Here is a similar graph showing the individual contributions. The green ones are the electrogram, the biosignals, I should say, the 12-lead ECG, and the intracardiacs. The purple is the demographics, and the red is the performance of the multimodal network.
So, in summary, multimodal AI models are well-suited for AF, where we have demographics, where we have clinical risk factors, we have lots of imaging data, signal modalities that we can all integrate into one model that might perform better. I can argue that for predicting the success of catheter ablation in given patients, these models already work much better than the existing clinical score. As the Tulane group presented, maybe incorporating smarter inputs like your ablation sets, like the scar, like the voltage distribution, the activation, or the strain, can hopefully improve the performance of these networks.
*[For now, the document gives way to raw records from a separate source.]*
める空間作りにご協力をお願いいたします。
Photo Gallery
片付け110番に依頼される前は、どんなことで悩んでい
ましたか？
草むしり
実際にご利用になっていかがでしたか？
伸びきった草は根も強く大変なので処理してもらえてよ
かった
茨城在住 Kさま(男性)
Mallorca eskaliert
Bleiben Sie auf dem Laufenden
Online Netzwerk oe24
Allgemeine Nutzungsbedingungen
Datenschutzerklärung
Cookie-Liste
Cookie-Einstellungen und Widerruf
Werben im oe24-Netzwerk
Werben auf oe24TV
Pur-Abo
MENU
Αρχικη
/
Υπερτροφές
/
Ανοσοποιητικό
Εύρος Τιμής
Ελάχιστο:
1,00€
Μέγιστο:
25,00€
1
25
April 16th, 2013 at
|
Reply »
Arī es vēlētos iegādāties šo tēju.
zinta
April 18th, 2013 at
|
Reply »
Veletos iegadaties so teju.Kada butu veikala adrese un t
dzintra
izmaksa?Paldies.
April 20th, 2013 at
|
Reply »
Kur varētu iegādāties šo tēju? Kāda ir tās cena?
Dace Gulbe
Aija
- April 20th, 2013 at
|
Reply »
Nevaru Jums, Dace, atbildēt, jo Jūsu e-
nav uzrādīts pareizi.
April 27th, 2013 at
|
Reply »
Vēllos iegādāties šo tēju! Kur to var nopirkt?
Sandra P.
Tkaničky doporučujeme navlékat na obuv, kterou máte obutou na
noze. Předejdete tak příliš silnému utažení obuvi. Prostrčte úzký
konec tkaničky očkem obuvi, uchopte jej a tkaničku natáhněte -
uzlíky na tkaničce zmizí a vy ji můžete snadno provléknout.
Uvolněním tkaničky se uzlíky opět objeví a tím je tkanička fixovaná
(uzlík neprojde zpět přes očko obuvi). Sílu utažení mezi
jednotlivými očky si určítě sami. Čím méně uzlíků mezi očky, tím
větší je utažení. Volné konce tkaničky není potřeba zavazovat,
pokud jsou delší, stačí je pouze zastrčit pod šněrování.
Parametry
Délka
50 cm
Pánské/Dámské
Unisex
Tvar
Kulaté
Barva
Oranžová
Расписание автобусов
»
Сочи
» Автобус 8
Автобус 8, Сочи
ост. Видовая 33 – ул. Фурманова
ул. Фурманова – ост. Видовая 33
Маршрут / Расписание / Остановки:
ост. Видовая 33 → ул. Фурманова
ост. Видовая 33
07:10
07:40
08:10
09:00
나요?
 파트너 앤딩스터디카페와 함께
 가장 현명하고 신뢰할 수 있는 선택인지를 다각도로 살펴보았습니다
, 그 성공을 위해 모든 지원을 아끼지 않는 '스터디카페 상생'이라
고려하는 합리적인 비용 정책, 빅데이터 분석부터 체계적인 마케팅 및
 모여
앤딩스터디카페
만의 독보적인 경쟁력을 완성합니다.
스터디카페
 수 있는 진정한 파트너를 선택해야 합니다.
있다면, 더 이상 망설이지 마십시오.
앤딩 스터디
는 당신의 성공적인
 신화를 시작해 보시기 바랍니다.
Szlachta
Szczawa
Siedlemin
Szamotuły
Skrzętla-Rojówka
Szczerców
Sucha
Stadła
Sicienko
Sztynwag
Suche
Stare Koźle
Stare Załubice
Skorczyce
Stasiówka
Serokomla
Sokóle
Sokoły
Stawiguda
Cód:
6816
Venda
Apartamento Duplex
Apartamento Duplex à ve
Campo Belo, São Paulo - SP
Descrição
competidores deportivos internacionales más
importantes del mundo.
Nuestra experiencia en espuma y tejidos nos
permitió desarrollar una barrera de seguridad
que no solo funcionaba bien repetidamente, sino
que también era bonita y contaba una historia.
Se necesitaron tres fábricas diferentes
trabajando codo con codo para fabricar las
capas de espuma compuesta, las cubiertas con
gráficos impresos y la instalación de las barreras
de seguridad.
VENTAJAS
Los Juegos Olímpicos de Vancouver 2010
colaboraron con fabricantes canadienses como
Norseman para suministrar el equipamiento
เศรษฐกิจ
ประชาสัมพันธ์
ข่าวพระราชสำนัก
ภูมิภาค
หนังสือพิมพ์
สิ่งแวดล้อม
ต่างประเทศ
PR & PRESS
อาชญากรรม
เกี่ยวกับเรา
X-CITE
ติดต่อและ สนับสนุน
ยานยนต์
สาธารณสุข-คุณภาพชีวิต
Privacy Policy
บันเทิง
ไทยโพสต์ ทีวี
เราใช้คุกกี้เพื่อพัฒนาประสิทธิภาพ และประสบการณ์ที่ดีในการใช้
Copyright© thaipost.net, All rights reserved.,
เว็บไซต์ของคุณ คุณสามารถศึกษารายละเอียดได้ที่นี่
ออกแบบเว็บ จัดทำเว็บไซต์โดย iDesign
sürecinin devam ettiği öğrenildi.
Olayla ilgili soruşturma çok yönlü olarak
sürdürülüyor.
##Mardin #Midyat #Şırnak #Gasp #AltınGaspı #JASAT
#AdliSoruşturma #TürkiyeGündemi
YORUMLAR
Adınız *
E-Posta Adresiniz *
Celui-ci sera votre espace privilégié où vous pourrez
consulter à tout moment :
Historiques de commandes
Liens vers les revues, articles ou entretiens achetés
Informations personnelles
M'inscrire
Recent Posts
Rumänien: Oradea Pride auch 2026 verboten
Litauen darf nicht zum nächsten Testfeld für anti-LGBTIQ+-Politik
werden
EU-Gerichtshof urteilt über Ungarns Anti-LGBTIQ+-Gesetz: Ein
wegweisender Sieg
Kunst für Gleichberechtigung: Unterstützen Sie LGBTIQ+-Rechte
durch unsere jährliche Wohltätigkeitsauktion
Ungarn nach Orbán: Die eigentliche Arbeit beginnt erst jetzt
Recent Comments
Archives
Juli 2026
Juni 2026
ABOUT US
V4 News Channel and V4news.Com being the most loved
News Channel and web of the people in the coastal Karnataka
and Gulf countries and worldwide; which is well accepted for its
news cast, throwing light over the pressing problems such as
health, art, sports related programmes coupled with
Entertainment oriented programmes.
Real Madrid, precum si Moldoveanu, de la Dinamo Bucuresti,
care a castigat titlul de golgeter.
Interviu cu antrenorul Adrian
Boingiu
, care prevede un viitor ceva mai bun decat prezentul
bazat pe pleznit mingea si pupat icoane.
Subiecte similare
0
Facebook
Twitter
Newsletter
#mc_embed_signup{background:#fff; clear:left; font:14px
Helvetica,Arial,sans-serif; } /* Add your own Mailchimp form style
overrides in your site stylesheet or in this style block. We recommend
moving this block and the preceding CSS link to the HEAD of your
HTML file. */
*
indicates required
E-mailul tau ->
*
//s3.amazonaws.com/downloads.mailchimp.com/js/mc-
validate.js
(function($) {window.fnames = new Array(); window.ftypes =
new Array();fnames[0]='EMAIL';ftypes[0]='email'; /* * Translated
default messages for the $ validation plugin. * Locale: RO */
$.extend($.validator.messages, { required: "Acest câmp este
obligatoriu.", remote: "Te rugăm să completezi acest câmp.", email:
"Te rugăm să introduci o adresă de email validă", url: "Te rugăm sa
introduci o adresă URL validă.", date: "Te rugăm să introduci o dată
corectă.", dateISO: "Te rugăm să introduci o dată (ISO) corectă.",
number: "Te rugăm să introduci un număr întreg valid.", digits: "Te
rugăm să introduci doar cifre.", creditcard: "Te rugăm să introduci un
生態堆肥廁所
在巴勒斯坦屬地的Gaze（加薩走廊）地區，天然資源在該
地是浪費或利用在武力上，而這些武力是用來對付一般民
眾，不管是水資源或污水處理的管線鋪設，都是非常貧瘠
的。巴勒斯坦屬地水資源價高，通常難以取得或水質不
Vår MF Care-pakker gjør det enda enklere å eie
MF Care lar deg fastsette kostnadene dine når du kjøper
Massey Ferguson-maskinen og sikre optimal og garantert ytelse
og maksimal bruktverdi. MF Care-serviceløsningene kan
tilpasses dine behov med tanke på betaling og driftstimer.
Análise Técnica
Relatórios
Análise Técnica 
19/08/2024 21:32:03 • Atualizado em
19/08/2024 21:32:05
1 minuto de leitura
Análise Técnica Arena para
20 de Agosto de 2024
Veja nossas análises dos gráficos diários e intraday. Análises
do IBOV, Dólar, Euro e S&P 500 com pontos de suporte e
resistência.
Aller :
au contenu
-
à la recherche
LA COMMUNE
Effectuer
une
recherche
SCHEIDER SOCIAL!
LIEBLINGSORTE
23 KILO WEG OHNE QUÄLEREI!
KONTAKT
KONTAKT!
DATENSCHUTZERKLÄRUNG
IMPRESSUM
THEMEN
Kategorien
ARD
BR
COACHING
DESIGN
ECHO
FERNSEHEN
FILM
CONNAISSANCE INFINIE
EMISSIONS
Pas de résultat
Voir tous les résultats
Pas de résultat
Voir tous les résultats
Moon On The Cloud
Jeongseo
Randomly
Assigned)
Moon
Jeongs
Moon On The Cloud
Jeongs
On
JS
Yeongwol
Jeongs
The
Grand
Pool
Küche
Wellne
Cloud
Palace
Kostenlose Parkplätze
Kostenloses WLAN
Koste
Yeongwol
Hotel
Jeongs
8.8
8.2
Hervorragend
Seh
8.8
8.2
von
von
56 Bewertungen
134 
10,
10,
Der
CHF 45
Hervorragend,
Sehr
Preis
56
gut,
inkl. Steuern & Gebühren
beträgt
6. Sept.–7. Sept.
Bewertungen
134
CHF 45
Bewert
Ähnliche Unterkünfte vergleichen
But I should be cautious, because yesterday I was chatting with the AI engineer from the Tulane group, and he educated me that the unimodal network they had for a specific task, just the ECG, worked the same as ECG plus all the clinical factors. So, in a way, it's our job to test the performance of multiple models, unimodal and multimodal, to see what actually works for that specific test we're giving. Of course, larger datasets, external validation, these are all in the future. Thank you so much.
The transcripts have been edited for clarity and length.